Using slope, show that a(1,1), b(10,4), and c(7,7) are the vertices of a right triangle

Answer 1

• Slope of AC×Slope of BC=-1

`\\ \rm\hookrightarrow (7-1)/(7-1)* (7-4)/(7-10)=-1`

`\\ \rm\hookrightarrow (6)/(6)* (3)/(-3)=-1`

`\\ \rm\hookrightarrow 1(-1)=-1`

Hence they are vertices of right angled triangle

C is the right angle

Answer 2

Determine the slopes (gradients) of each line.

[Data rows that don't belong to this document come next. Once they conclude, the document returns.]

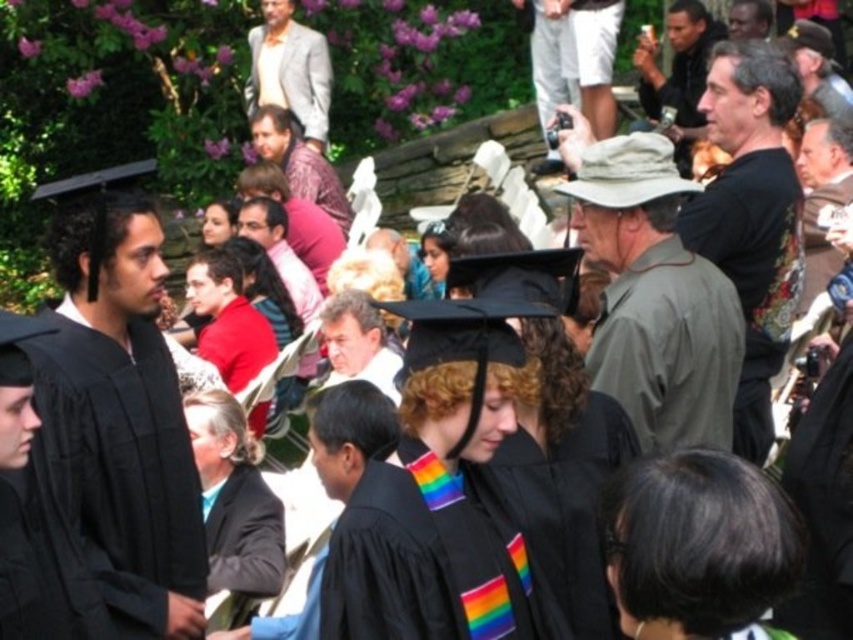 Question: Estimate the real-world distances between objects in this image. Which object is closer to the green matte hat at center?

Choices:
 (A) light gray suit at upper center
 (B) patterned silk shirt at center

Answer: (B)

Question: Is black printed t-shirt at upper right below light gray suit at upper center?

Choices:
 (A) yes
 (B) no

Answer: (A)

Question: Does black printed t-shirt at upper right have a greater width compared to light gray suit at upper center?

Choices:
 (A) yes
 (B) no

Answer: (B)

Question: Considering the real-world distances, which object is closest to the rainbow striped graduation gown at center?

Choices:
 (A) matte black hat at upper right
 (B) matte black graduation cap at center

Answer: (B)

Question: Which point appears closest to the camera in this image?

Choices:
 (A) (666, 100)
 (B) (637, 177)
 (C) (352, 336)
 (D) (270, 544)

Answer: (D)

Question: Is matte black graduation gown at left above matte black hat at upper right?

Choices:
 (A) yes
 (B) no

Answer: (B)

If the slopes of two of the lines are negative reciprocals (if their product is -1), the lines are perpendicular (the vertex is 90°).

Using slope formula:
`m=(y_2-y_1)/(x_2-x_1)`

Slope of AC:

A = (1, 1) =
`(x_1,y_1)`

C = (7, 7) =
`(x_2,y_2)`

`m=(y_2-y_1)/(x_2-x_1)=(7-1)/(7-1)=1`

Slope of AB:

A = (1, 1) =
`(x_1,y_1)`

B = (10, 4) =
`(x_2,y_2)`

`m=(y_2-y_1)/(x_2-x_1)=(4-1)/(10-1)=\frac13`

Slope of BC:

B = (10, 4) =
`(x_1,y_1)`

C = (7, 7) =
`(x_2,y_2)`

`m=(y_2-y_1)/(x_2-x_1)=(7-4)/(7-10)=-1`

Therefore, as AC and BC are negative reciprocals of each other (1 x -1 = -1), m∠C = 90° which proves that the triangle is a right triangle.